Housing market crosses halfway mark back to normal
The housing market crossed the halfway mark last month on the long road back to normal.
A housing barometer that weighs three key indicators — construction starts, existing home sales and delinquencies and foreclosures — is now 51 percent back toward what is considered a healthy market, according to Trulia, a group that keeps an eye on the sector's progress.
Sales picked up pace, delinquencies and foreclosures continued their slow but steady decline, and while construction levels fell a bit, starts still hovered around the highest level of activity in four years.

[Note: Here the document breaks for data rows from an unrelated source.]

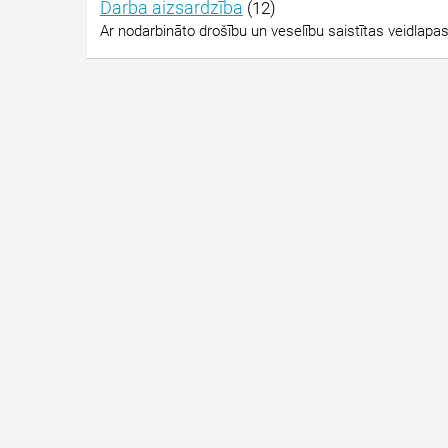
Darba aizsardzība
(12)
Ar nodarbināto drošību un veselību saistītas veidlapa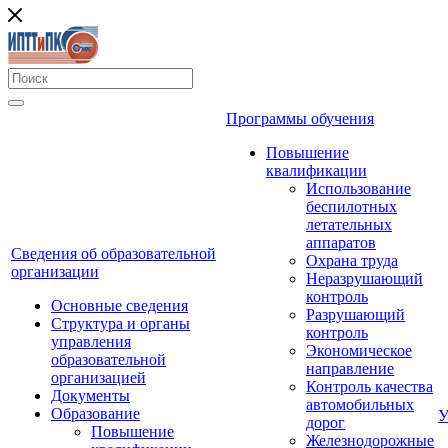
Программы обучения
Повышение
квалификации
Использование
беспилотных
летательных
аппаратов
Сведения об образовательной
Охрана труда
организации
Неразрушающий
контроль
Основные сведения
Разрушающий
Структура и органы
контроль
управления
Экономическое
образовательной
направление
организацией
Контроль качества
Документы
автомобильных
Образование
У
дорог
Повышение
Железнодорожные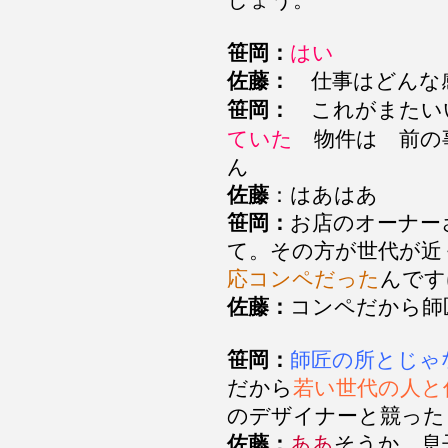
しょう。
笹岡：
はい
佐藤：
仕事はどんな
笹岡：
これがまたい
ていた
物件は 前の
ん
佐藤
：はあはあ
笹岡：
お店のオーナー
て。その方が世代が
応コンペだった
んで
佐藤：
コンペだから
笹岡：
師匠の所とじゃ
だから
若い世代の人と
のデザイナーと競った
佐藤：
ああ
そうか。息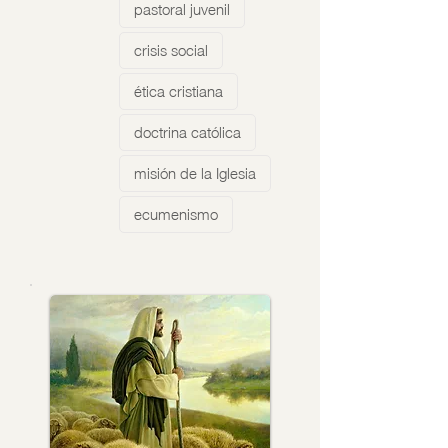
pastoral juvenil
crisis social
ética cristiana
doctrina católica
misión de la Iglesia
ecumenismo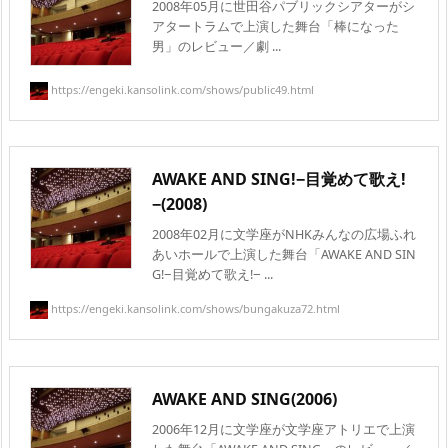
2008年05月に世田谷パブリックシアターがシ
アタートラムで上演した舞台「棒になった
男」のレビュー／劇 ...
https://engeki.kansolink.com/shows/public49.html
AWAKE AND SING!−目覚めて歌え!
−(2008)
2008年02月に文学座がNHKみんなの広場ふれ
あいホールで上演した舞台「AWAKE AND SIN
G!−目覚めて歌え!− ...
https://engeki.kansolink.com/shows/bungakuza72.html
AWAKE AND SING(2006)
2006年12月に文学座が文学座アトリエで上演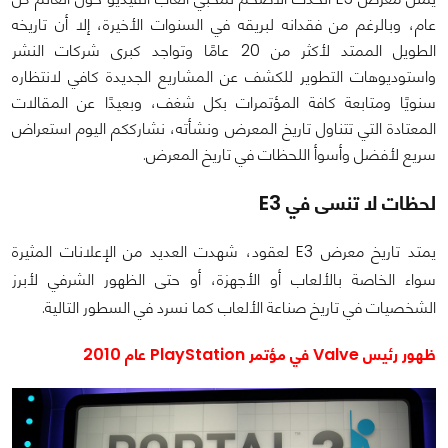
عام، وبالرغم من فقدانه لبريقه في السنوات الأخيرة، إلا أن تاريخه
الطويل الممتد لأكثر من 20 عامًا وتواجد كبرى شركات النشر
واستوديوهات التطوير للكشف عن المشاريع الجديدة كافي لانتظاره
سنويًا ومتابعة كافة المؤتمرات بكل شغف، وبعيدًا عن المقالات
المعتادة التي تتناول تاريخ المعرض ونشأته، نشارككم اليوم استعراض
سريع لأفضل وأسوأ اللحظات في تاريخ المعرض.
لحظات لا تنسى في E3
يمتد تاريخ معرض E3 لعقود، شهدت العديد من الإعلانات المثيرة
سواء الخاصة بالألعاب أو الأجهزة، أو حتى الظهور الشرفي لأبرز
الشخصيات في تاريخ صناعة الألعاب كما نسرد في السطور التالية.
ظهور رئيس Valve في مؤتمر PlayStation عام 2010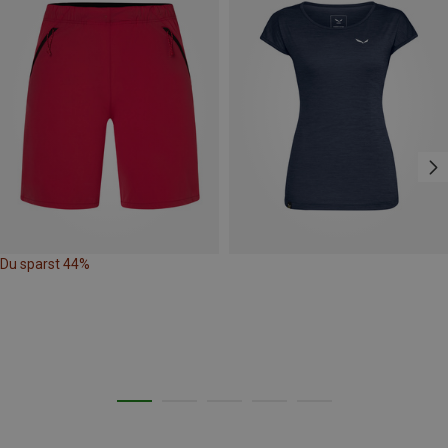
Du sparst 44%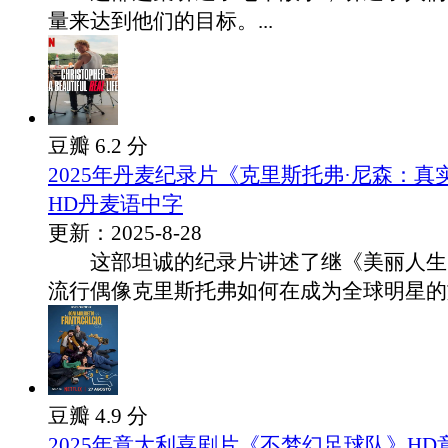
量来达到他们的目标。...
豆瓣 6.2 分
2025年丹麦纪录片《克里斯托弗·尼森：
HD丹麦语中字
更新：2025-8-28
这部坦诚的纪录片讲述了继《美丽人生
流行偶像克里斯托弗如何在成为全球明星的旅.
豆瓣 4.9 分
2025年意大利喜剧片《不梦幻足球队》H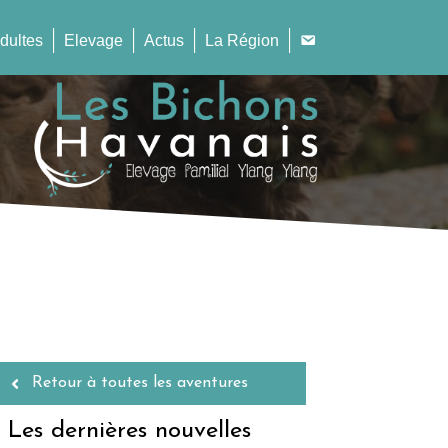
dultes
Elevage
Actus
La Région
Retour à toutes les aventures
Les dernières nouvelles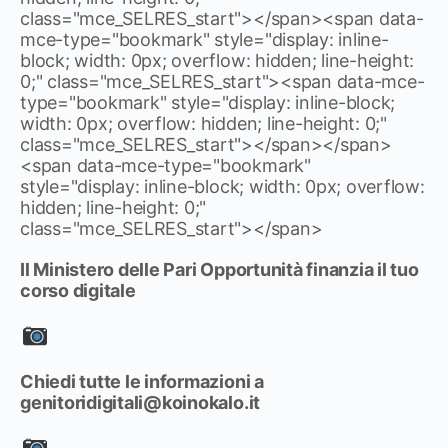
class="mce_SELRES_start"> </span><span data-
mce-type="bookmark" style="display: inline-
block; width: 0px; overflow: hidden; line-height:
0;" class="mce_SELRES_start"><span data-mce-
type="bookmark" style="display: inline-block;
width: 0px; overflow: hidden; line-height: 0;"
class="mce_SELRES_start"> </span> </span>
<span data-mce-type="bookmark"
style="display: inline-block; width: 0px; overflow:
hidden; line-height: 0;"
class="mce_SELRES_start"> </span>
Il Ministero delle Pari Opportunità finanzia il tuo
corso digitale
Chiedi tutte le informazioni a
genitoridigitali@koinokalo.it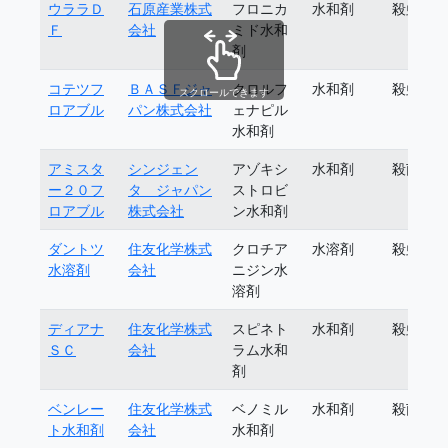
ウララＤ
石原産業株式
フロニカ
水和剤
殺虫剤
Ｆ
会社
ミド水和
剤
コテツフ
ＢＡＳＦジャ
クロルフ
水和剤
殺虫剤
スクロールできます
ロアブル
パン株式会社
ェナピル
水和剤
アミスタ
シンジェン
アゾキシ
水和剤
殺菌剤
ー２０フ
タ ジャパン
ストロビ
ロアブル
株式会社
ン水和剤
ダントツ
住友化学株式
クロチア
水溶剤
殺虫剤
水溶剤
会社
ニジン水
溶剤
ディアナ
住友化学株式
スピネト
水和剤
殺虫剤
ＳＣ
会社
ラム水和
剤
ベンレー
住友化学株式
ベノミル
水和剤
殺菌剤
ト水和剤
会社
水和剤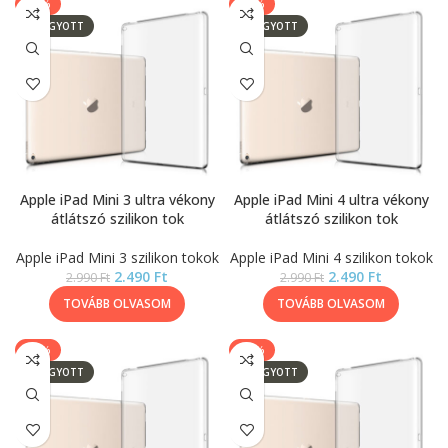
-17%
-17%
ELFOGYOTT
ELFOGYOTT
Apple iPad Mini 3 ultra vékony
Apple iPad Mini 4 ultra vékony
átlátszó szilikon tok
átlátszó szilikon tok
Apple iPad Mini 3 szilikon tokok
Apple iPad Mini 4 szilikon tokok
2.490
Ft
2.490
Ft
2.990
Ft
2.990
Ft
TOVÁBB OLVASOM
TOVÁBB OLVASOM
-17%
-17%
ELFOGYOTT
ELFOGYOTT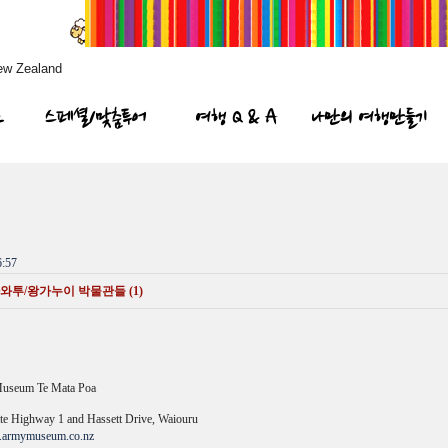
ew Zealand
프
스페셜/맞춤투어
여행 Q & A
나만의 여행만들기
:57
투/왕가누이 박물관들 (1)
Museum Te Mata Poa
e Highway 1 and Hassett Drive, Waiouru
armymuseum.co.nz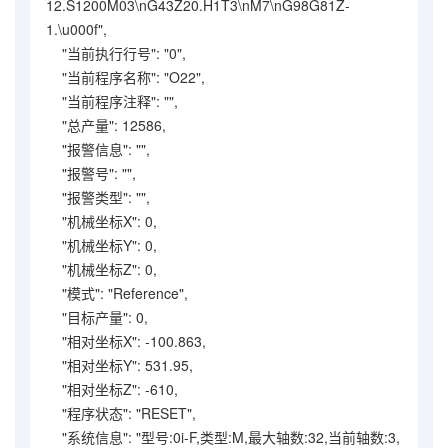
12.S1200M03\nG43Z20.H1T3\nM7\nG98G81Z-
1.\u000f",
"当前执行行号": "0",
"当前程序名称": "O22",
"当前程序注释": "",
"总产量": 12586,
"报警信息": "",
"报警号": "",
"报警类型": "",
"机械坐标X": 0,
"机械坐标Y": 0,
"机械坐标Z": 0,
"模式": "Reference",
"目标产量": 0,
"相对坐标X": -100.863,
"相对坐标Y": 531.95,
"相对坐标Z": -610,
"程序状态": "RESET",
"系统信息": "型号:0i-F,类型:M,最大轴数:32,当前轴数:3,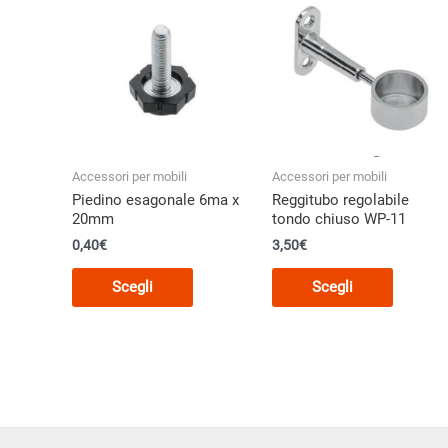
opzioni
opzioni
possono
posson
essere
essere
scelte
scelte
nella
nella
pagina
pagina
del
del
Accessori per mobili
Accessori per mobili
prodotto
prodott
Piedino esagonale 6ma x
Reggitubo regolabile
20mm
tondo chiuso WP-11
0,40
€
3,50
€
Questo
Questo
Scegli
Scegli
prodotto
prodott
ha
ha
più
più
varianti.
varianti.
Le
Le
opzioni
opzioni
possono
posson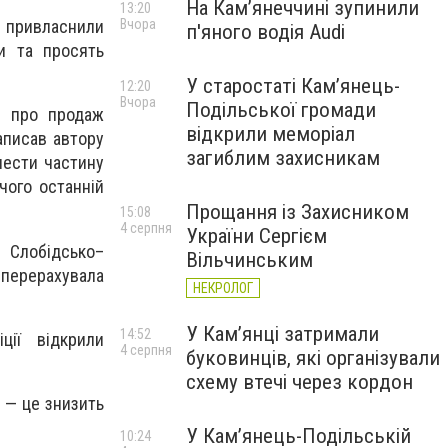
На Камʼянеччині зупинили
13:20
Вчора
и привласнили
п'яного водія Audi
и та просять
У старостаті Кам’янець-
12:20
Вчора
Подільської громади
ю про продаж
відкрили меморіал
аписав автору
загиблим захисникам
нести частину
чого останній
Прощання із Захисником
15:08
4 серпня
України Сергієм
 Слобідсько–
Вільчинським
перерахувала
НЕКРОЛОГ
У Кам’янці затримали
14:52
ції відкрили
4 серпня
буковинців, які організували
схему втечі через кордон
 — це знизить
У Кам’янець-Подільській
10:24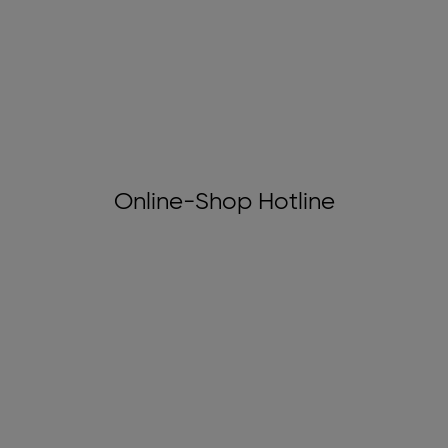
Online-Shop Hotline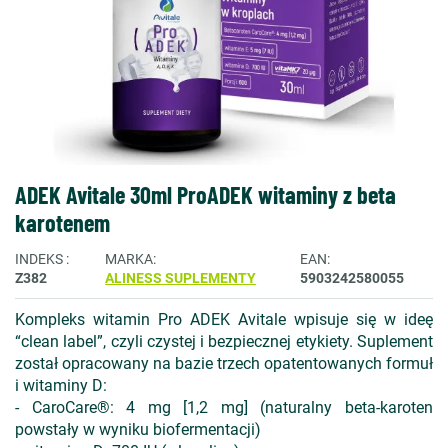
ADEK Avitale 30ml ProADEK witaminy z beta
karotenem
INDEKS
MARKA
EAN
Z382
ALINESS SUPLEMENTY
5903242580055
Kompleks witamin Pro ADEK Avitale wpisuje się w ideę
“clean label”, czyli czystej i bezpiecznej etykiety. Suplement
został opracowany na bazie trzech opatentowanych formuł
i witaminy D:
- CaroCare®: 4 mg [1,2 mg] (naturalny beta-karoten
powstały w wyniku biofermentacji)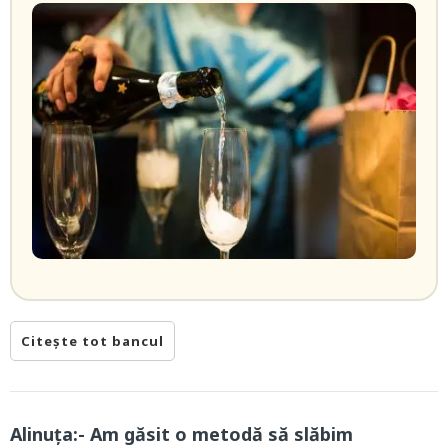
Citește tot bancul
Alinuța:- Am găsit o metodă să slăbim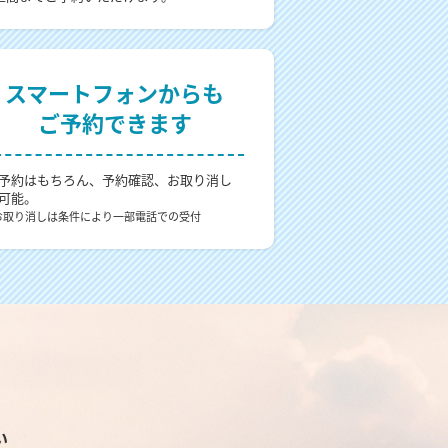
スマートフォンからも
ご予約できます
予約はもちろん、予約確認、お取り消し
可能。
お取り消しは条件により一部電話での受付
い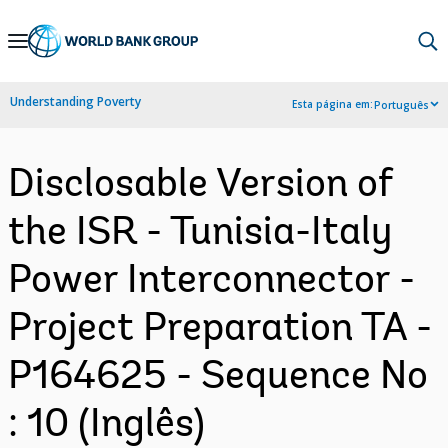
Skip
to
Main
Understanding Poverty
Esta página em:
Português
Navigation
Disclosable Version of
the ISR - Tunisia-Italy
Power Interconnector -
Project Preparation TA -
P164625 - Sequence No
: 10 (Inglês)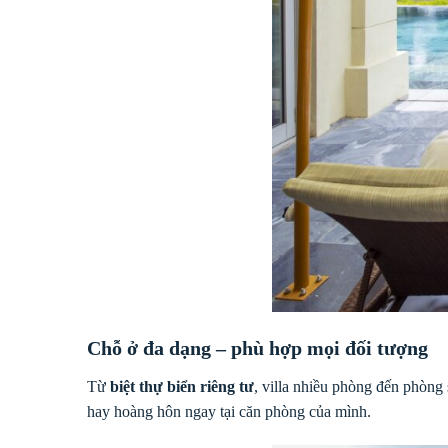
Chỗ ở đa dạng – phù hợp mọi đối tượng
Từ
biệt thự biển riêng tư
, villa nhiều phòng đến phòng
hay hoàng hôn ngay tại căn phòng của mình.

Hurricane Sandy reduced activity in the Northeast with October and November showing smaller gains relative to previous months compared with the rest of the country.
Construction starts dipped in November but remain strong and are 37 percent of the way back to normal.
Starts in November were at an annual pace of 861,000, up 22 percent year-over-year.
For the past three months, construction starts have remained solidly above 800,000–the highest level since September 2008.
Existing home sales rose once again in November up 6 percent month-over-month to 5.04 million, the highest level since November 2009 and 73 percent of the way back to normal.
Even better, “distressed” sales (foreclosures and short sales) represent a declining share of overall sales, making way for more “conventional” home sales.
The delinquency and foreclosure rate maintained a new post-crisis low.
In November, 10.63 percent of mortgages were delinquent or in foreclosure, down a tad from the 10.64 percent in October. The combined rate is at its lowest level in four years and is 41 percent back to normal.
The market hit bottom in 2009 and it has taken three full years just to get this far.